<ポイント>
1 関脇の増枠
10勝では定数を破れない
小結髙安が10勝の活躍。6勝ながら残留させた審判部に恩返しを果たした。さらに関脇昇進のお返しが戻ってくるかというと、難しいとみる。過去10勝しながら空きがないため据え置きとなった例は数知れず。今場所3関脇だったからハードルが下がるというわけでもない。
→やはり高安は小結のまま。関脇3枠目は開放されなかった。
2 小結の増枠
4枚目11勝では定数を破れない
横綱・大関がわずか3人だが、三役の定数厳守は続いている。4枚目11勝の玉鷲は惜しいが、3小結にしてまでの昇進は難しいことは、過去の例を見れば明らか。
→やはり玉鷲は前頭筆頭止まり。40代三役、見たかったが。
3 幕内残留・昇進
幕尻負け越し残留の増加に当惑
陥落候補6人はいずれも落ちる星。昇進候補は4人が上がって然るべき星だが、5、6番手を争う欧勝海、日翔志は通常厳しい星。
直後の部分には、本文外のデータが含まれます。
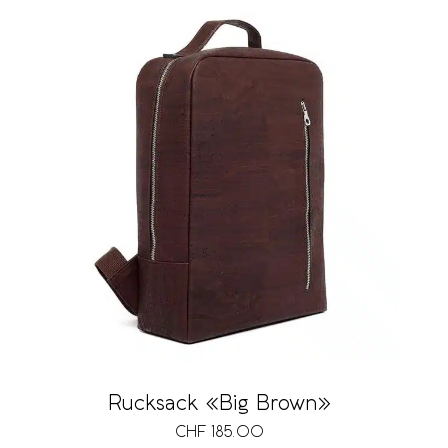
Rucksack «Big Brown»
CHF
185.00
幕内最下位の西17枚目ながら、来場所は下に半枚増える見込みということもあり、最近の傾向を踏まえると、獅司は残留の目が濃いかもしれない。
さらに東17枚目で6勝の琴栄峰の残留もなくはない。1年前の名古屋で、幕内最下位で6勝だった錦富士が残留した例もある。この場所は3人の途中休場者が陥落したが、4番手の昇進候補が西6枚目9勝の玉正鳳や10枚目11勝の獅司。それでも前例がないわけでもなく、ラッキー昇進かと思われたが、結果は何と錦富士の残留。6勝で1枚も落ちなかった。
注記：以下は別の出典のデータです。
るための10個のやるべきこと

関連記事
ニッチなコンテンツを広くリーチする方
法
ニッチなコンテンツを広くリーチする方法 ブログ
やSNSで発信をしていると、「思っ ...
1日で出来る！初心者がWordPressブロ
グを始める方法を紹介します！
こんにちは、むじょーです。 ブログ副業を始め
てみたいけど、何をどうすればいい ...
その時と比べれば、3枚目8勝欧勝海、東6枚目10勝日翔志は無理な昇進とまでは言えない成績だから、奇跡の残留再びとはならないと見る。
ではどちらが5人目として昇進するか。平成28年名古屋で東3枚目8勝の青狼が十両止まり、東6枚目10勝の旭秀鵬が昇進という全く同じ例があった。9年前ではあるが、一応先例が維持されるとみて日翔志と予想する。
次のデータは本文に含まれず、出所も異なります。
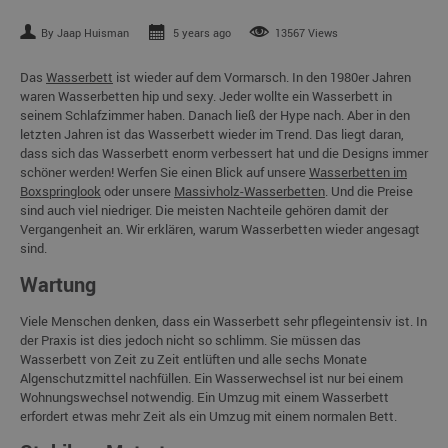
By Jaap Huisman
5 years ago
13567 Views
Das
Wasserbett
ist wieder auf dem Vormarsch. In den 1980er Jahren
waren Wasserbetten hip und sexy. Jeder wollte ein Wasserbett in
seinem Schlafzimmer haben. Danach ließ der Hype nach. Aber in den
letzten Jahren ist das Wasserbett wieder im Trend. Das liegt daran,
dass sich das Wasserbett enorm verbessert hat und die Designs immer
schöner werden! Werfen Sie einen Blick auf unsere
Wasserbetten im
Boxspringlook
oder unsere
Massivholz-Wasserbetten
. Und die Preise
sind auch viel niedriger. Die meisten Nachteile gehören damit der
Vergangenheit an. Wir erklären, warum Wasserbetten wieder angesagt
sind.
Wartung
Viele Menschen denken, dass ein Wasserbett sehr pflegeintensiv ist. In
der Praxis ist dies jedoch nicht so schlimm. Sie müssen das
Wasserbett von Zeit zu Zeit entlüften und alle sechs Monate
Algenschutzmittel nachfüllen. Ein Wasserwechsel ist nur bei einem
Wohnungswechsel notwendig. Ein Umzug mit einem Wasserbett
erfordert etwas mehr Zeit als ein Umzug mit einem normalen Bett.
→日翔志が昇進。17枚目6勝琴栄峰は残れず、欧勝海は西筆頭、この2人よりも西6枚目10勝大青山が上になって東筆頭。
4 平幕優勝
ブレ大きいが、最低限勝越数は上昇?
琴勝峰が15枚目で13勝。三役とはいかなくても筆頭近くまで、と言いたいところだが、平幕上位は渋滞している。令和に入って下位で13勝した例を紐解くと、平成28年の遠藤が11枚、照ノ富士(幕尻優勝)は16枚、尊富士(幕尻優勝)は11枚と大きくブレがある。優勝ボーナスがあるわけでもなさそうだ。最低でも勝越数の11くらいは上がっているので、今回も11枚アップの東4枚目とした。5枚上で11勝の熱海富士と入れ替えて3枚目としても良いが、通例に沿って5枚差は2勝差ではひっくり返らないとみる。
→琴勝峰は東5枚目。平戸海、若元春より上でも良いと思ったが、無理に上げなかった。13勝で優勝して10枚アップだけとは夢がない。